Abstract
Nowadays, state-of-the-art (SOTA) LiDAR-based 3D object detection proposed voxelization or pillarization to regularize unordered point clouds and significantly improve computing efficiency. However, accuracy is traded for better efficiency. Thus, we ask a practical question and bring up a new problem setting: “Is it possible to keep high detection accuracy while pillarization is applied to maximize efficiency?”. To this end, we found the inconsistent sparsity of the point cloud over the depth distance, which is still an open question, might be the main reason. To address the inconsistency effect for 3D vehicle detection, a new pillar-based vehicle detection model, named SVDnet, is proposed. First, we proposed a novel low-rank objective that forces the backbone to extract distance/sparsity-aware vehicle features and suppress feature variations. Next, in the neck, we alleviated the remaining feature inconsistency with the help of a Distance AlignmentRatio generation Network (DARN) and a position attention network. Finally, the derived features, less sensitive to sparsity, are inputted to an SSD-like detection head for vehicle detection. Compared with the SOTA pillar-based methods, SVDnet improves the average precision and keeps high computational efficiency (i.e., FPS≥60).
The system performances (in in terms of Accuracy and Speed in KITTI dataset) of SOTA LiDAR-based 3D object detection methods are shown. We use three types of markers with different colors to present three categories whose FPS’s are less than 20, between 20 and 35, and greater than 60 respectively.
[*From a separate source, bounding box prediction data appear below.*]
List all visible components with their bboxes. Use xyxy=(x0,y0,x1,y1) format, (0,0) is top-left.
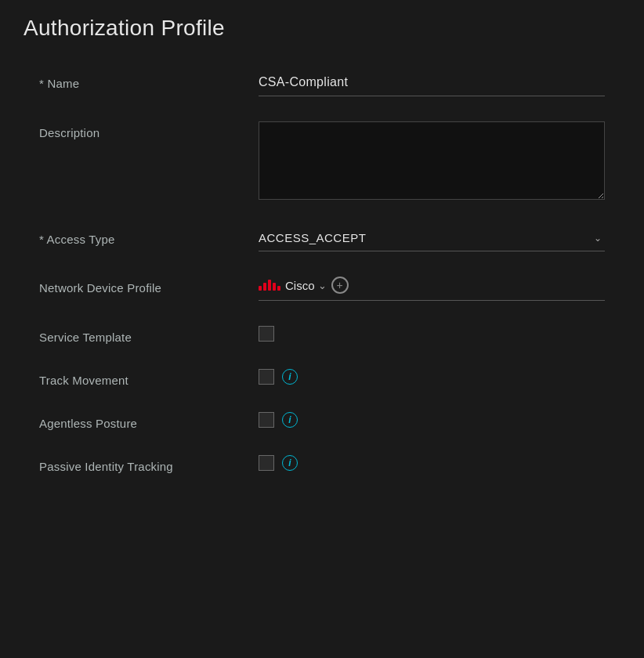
agentless-posture-info-icon[interactable]: i xyxy=(282,412,298,428)
access-type-select-wrapper: ACCESS_ACCEPT ⌄ xyxy=(259,228,605,251)
description-row: Description xyxy=(39,121,605,203)
track-movement-checkbox[interactable] xyxy=(259,369,274,385)
cisco-bar-3 xyxy=(268,280,271,291)
cisco-bar-5 xyxy=(277,286,280,291)
access-type-field-wrapper: ACCESS_ACCEPT ⌄ xyxy=(259,228,605,251)
cisco-logo: Cisco xyxy=(259,279,315,292)
network-device-profile-row: Network Device Profile Cisco ⌄ + xyxy=(39,277,605,301)
name-field-wrapper xyxy=(259,72,605,96)
agentless-posture-control: i xyxy=(259,412,605,428)
network-device-select-area: Cisco ⌄ + xyxy=(259,277,605,301)
cisco-bar-1 xyxy=(259,286,262,291)
passive-identity-tracking-label: Passive Identity Tracking xyxy=(39,455,259,473)
agentless-posture-label: Agentless Posture xyxy=(39,412,259,430)
service-template-row: Service Template xyxy=(39,326,605,344)
add-network-device-button[interactable]: + xyxy=(331,277,349,294)
description-field-wrapper xyxy=(259,121,605,203)
add-icon: + xyxy=(336,279,342,291)
name-row: * Name xyxy=(39,72,605,96)
cisco-bar-2 xyxy=(263,283,266,291)
passive-identity-tracking-row: Passive Identity Tracking i xyxy=(39,455,605,473)
network-device-chevron-icon[interactable]: ⌄ xyxy=(318,280,327,291)
access-type-value: ACCESS_ACCEPT xyxy=(259,231,366,244)
name-input[interactable] xyxy=(259,72,605,96)
track-movement-label: Track Movement xyxy=(39,369,259,387)
passive-identity-tracking-checkbox-row: i xyxy=(259,455,605,471)
agentless-posture-checkbox-row: i xyxy=(259,412,605,428)
track-movement-checkbox-row: i xyxy=(259,369,605,385)
name-label: * Name xyxy=(39,72,259,90)
service-template-control xyxy=(259,326,605,342)
service-template-checkbox-row xyxy=(259,326,605,342)
agentless-posture-checkbox[interactable] xyxy=(259,412,274,428)
description-input[interactable] xyxy=(259,121,605,200)
track-movement-control: i xyxy=(259,369,605,385)
passive-identity-tracking-checkbox[interactable] xyxy=(259,455,274,471)
access-type-row: * Access Type ACCESS_ACCEPT ⌄ xyxy=(39,228,605,251)
form-container: * Name Description * Access Type ACCESS_… xyxy=(24,72,620,473)
passive-identity-tracking-control: i xyxy=(259,455,605,471)
network-device-profile-wrapper: Cisco ⌄ + xyxy=(259,277,605,301)
page-title: Authorization Profile xyxy=(24,16,620,41)
cisco-bar-4 xyxy=(273,283,276,291)
passive-identity-tracking-info-icon[interactable]: i xyxy=(282,455,298,471)
access-type-chevron-icon: ⌄ xyxy=(594,233,602,244)
cisco-bars-icon xyxy=(259,280,280,291)
access-type-label: * Access Type xyxy=(39,228,259,246)
network-device-profile-label: Network Device Profile xyxy=(39,277,259,295)
access-type-select[interactable]: ACCESS_ACCEPT xyxy=(259,228,605,251)
track-movement-info-icon[interactable]: i xyxy=(282,369,298,385)
cisco-name: Cisco xyxy=(285,279,315,292)
service-template-checkbox[interactable] xyxy=(259,326,274,342)
service-template-label: Service Template xyxy=(39,326,259,344)
agentless-posture-row: Agentless Posture i xyxy=(39,412,605,430)
description-label: Description xyxy=(39,121,259,139)
track-movement-row: Track Movement i xyxy=(39,369,605,387)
The methods that apply quantization in the 3D space generally have more advantages of practicality owing to their better balance between accuracy and speed.
Challenge
Due to the intrinsic property of LiDAR, the number of points decreases dramatically over the distance, as shown in the figure above. It may result in inconsistent representations of the distant vehicles with the near ones. The sparsity inconsistency property of a point cloud mentioned above leads to distance-dependent feature variations even for the same-class objects. The feature variations due to inconsistent sparsity and other undesired interference eventually go against the stable target representations that a robust detector favors.
Related Works
3D object detection methods can be categorized based on how they represent or aggregate the basic unit features from the point cloud. First, point-based 3D object detection methods extract features for every point. It makes these methods more time-consuming than the others. PointRCNN[5] uses the point features to classify foreground and background points. It inputs foreground points into the proposal generation module in the first stage and refines the rough bounding boxes in the second stage. STD[6] proposes the sparse-to-dense method to achieve better proposal refinement. 3DSSD[7] is faster than most related point-based works due to the new sampling strategy. It combines Distance-FPS and Feature-FPS to remove time-consuming feature propagation layers.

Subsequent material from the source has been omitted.